Status of water treatment plants in India
Report from the Central Pollution Control Board (India)
Water is a precious commodity. Most of the earth water is sea water. About 2.5% of the water is fresh water that does not contain significant levels of dissolved minerals or salt and two third of that is frozen in ice caps and glaciers. In total only 0.01% of the total water of the planet is accessible for consumption. Clean drinking water is a basic human need. Unfortunately, more than one in six people still lack reliable access to this precious resource in developing world.
India accounts for 2.45% of land area and 4% of water resources of the world but represents 16% of the world population. With the present population growth-rate (1.9 per cent per year), the population is expected to cross the 1.5 billion mark by 2050. The Planning Commission, Government of India has estimated the water demand increase from 710 BCM (Billion Cubic Meters) in 2010 to almost 1180 BCM in 2050 with domestic and industrial water consumption expected to increase almost2.5 times. The trend of urbanization in India is exerting stress on civic authorities to provide basic requirement such as safe drinking water, sanitation and infrastructure. The rapid growth of population has exerted the portable water demand, which requires exploration of raw water sources, developing treatment and distribution systems.

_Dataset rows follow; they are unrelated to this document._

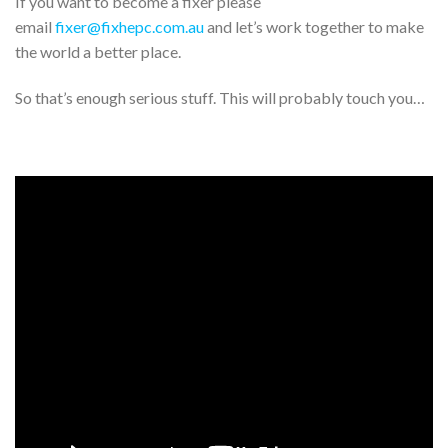
If you want to become a fixer please
email
fixer@fixhepc.com.au
and let’s work together to make
the world a better place.
So that’s enough serious stuff. This will probably touch you…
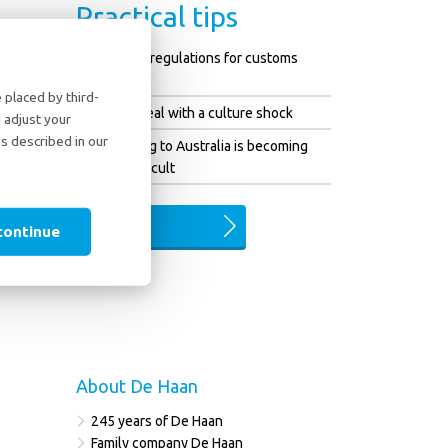
Practical tips
Changed regulations for customs
clearance
placed by third-
How to deal with a culture shock
 adjust your
as described in our
Emigrating to Australia is becoming
more difficult
ALL TIPS
continue
About De Haan
245 years of De Haan
Family company De Haan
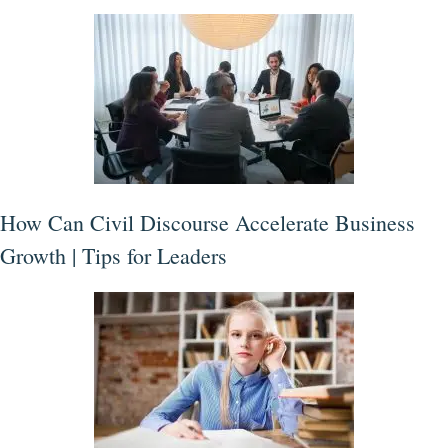
How Can Civil Discourse Accelerate Business
Growth | Tips for Leaders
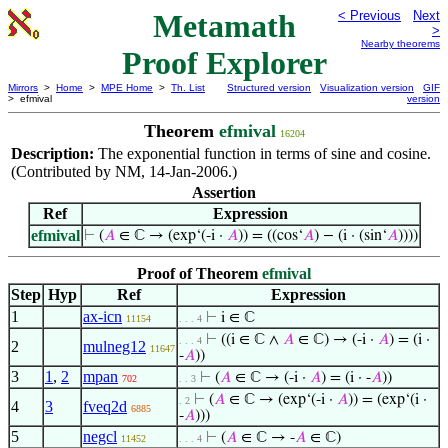
Metamath
< Previous
Next
>
Nearby theorems
Proof Explorer
Mirrors
>
Home
>
MPE Home
>
Th. List
Structured version
Visualization version
GIF
> efmival
version
Theorem
efmival
16204
Description:
The exponential function in terms of sine and cosine.
(Contributed by NM, 14-Jan-2006.)
Assertion
Ref
Expression
efmival
⊢
(
𝐴
∈ ℂ → (exp‘(-i ·
𝐴
)) = ((cos‘
𝐴
) − (i · (sin‘
𝐴
))))
Proof of Theorem
efmival
Step
Hyp
Ref
Expression
1
ax-icn
⊢
i ∈ ℂ
11154
. . . 4
⊢
((i ∈ ℂ ∧
𝐴
∈ ℂ) → (-i ·
𝐴
) = (i ·
. . . 4
2
mulneg12
11647
-
𝐴
))
3
1
,
2
mpan
⊢
(
𝐴
∈ ℂ → (-i ·
𝐴
) = (i · -
𝐴
))
702
. . 3
⊢
(
𝐴
∈ ℂ → (exp‘(-i ·
𝐴
)) = (exp‘(i ·
. 2
4
3
fveq2d
6885
-
𝐴
)))
5
negcl
⊢
(
𝐴
∈ ℂ → -
𝐴
∈ ℂ)
11452
. . . 4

The raw water quality available in India varies significantly, resulting in modifications to the conventional water treatment scheme consisting of aeration, chemical coagulation, flocculation, sedimentation, filtration and disinfection. The backwash water and sludge generation from water treatment plants are of environment concern in terms of disposal. Therefore, optimization of chemical dosing and filter runs carries importance to reduce the rejects from the water treatment plants. Also there is a need to study the water treatment plants for their operational status and to explore the best feasible mechanism to ensure proper drinking water production with least possible rejects and its management. With this backdrop, the Central Pollution Control Board (CPCB), studied water treatment plants located across the country, for prevailing raw water quality, water treatment technologies, operational practices, chemical consumption and rejects management.
This document presents study findings and views for better management of water treatment plants.